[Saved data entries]
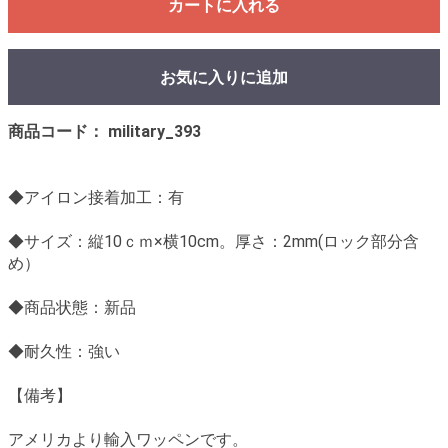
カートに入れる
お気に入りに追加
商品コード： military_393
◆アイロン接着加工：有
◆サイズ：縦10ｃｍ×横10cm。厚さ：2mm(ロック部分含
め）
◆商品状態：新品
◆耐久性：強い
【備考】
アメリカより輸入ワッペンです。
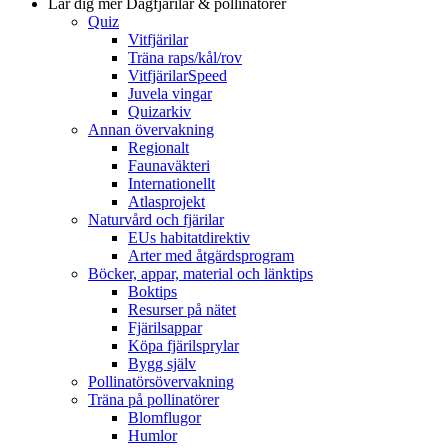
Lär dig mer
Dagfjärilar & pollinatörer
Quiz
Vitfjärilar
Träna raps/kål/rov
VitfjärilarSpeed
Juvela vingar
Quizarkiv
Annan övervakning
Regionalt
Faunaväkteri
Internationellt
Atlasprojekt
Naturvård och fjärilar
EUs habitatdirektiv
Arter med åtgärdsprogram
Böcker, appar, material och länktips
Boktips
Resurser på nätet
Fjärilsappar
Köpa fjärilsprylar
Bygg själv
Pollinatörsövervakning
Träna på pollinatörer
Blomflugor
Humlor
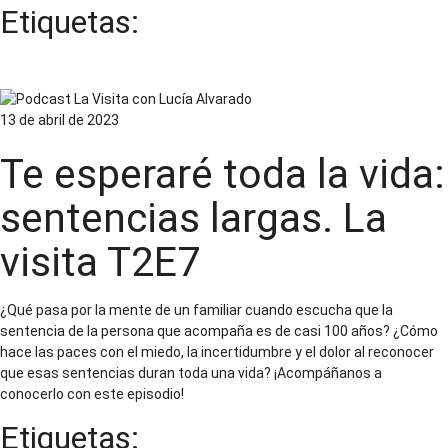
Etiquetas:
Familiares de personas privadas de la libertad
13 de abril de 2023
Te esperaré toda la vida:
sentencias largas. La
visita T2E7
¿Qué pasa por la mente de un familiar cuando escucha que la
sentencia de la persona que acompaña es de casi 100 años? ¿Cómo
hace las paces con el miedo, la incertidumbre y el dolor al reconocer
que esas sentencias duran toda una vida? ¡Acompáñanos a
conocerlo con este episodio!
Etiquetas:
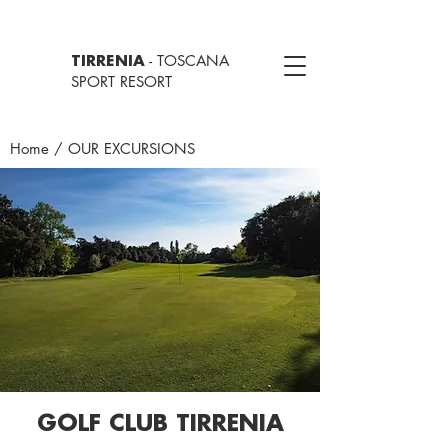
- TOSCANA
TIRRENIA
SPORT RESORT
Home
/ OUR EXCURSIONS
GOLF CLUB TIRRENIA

==

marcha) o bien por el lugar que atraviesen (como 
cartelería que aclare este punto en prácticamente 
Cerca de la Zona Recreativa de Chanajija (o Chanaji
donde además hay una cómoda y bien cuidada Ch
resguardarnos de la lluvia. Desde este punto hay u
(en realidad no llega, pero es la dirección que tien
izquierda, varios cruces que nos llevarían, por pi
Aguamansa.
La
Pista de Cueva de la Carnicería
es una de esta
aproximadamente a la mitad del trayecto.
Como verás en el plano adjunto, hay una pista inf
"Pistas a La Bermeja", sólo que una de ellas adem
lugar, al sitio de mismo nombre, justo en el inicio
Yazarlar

==

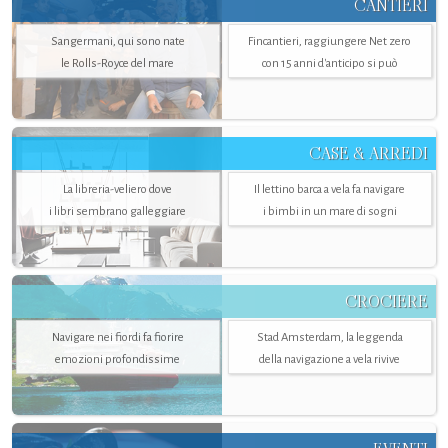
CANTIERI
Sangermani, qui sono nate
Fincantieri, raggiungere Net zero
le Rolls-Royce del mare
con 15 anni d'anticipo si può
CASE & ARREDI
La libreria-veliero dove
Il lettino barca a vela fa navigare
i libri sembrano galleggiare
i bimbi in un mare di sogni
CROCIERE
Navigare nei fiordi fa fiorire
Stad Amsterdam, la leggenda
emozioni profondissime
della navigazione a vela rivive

### Task to complete
Search the entries above for the string "lugar", and report each line where it occurs.

### Answer area
marcha) o bien por el lugar que atraviesen (como 
lugar, al sitio de mismo nombre, justo en el inicio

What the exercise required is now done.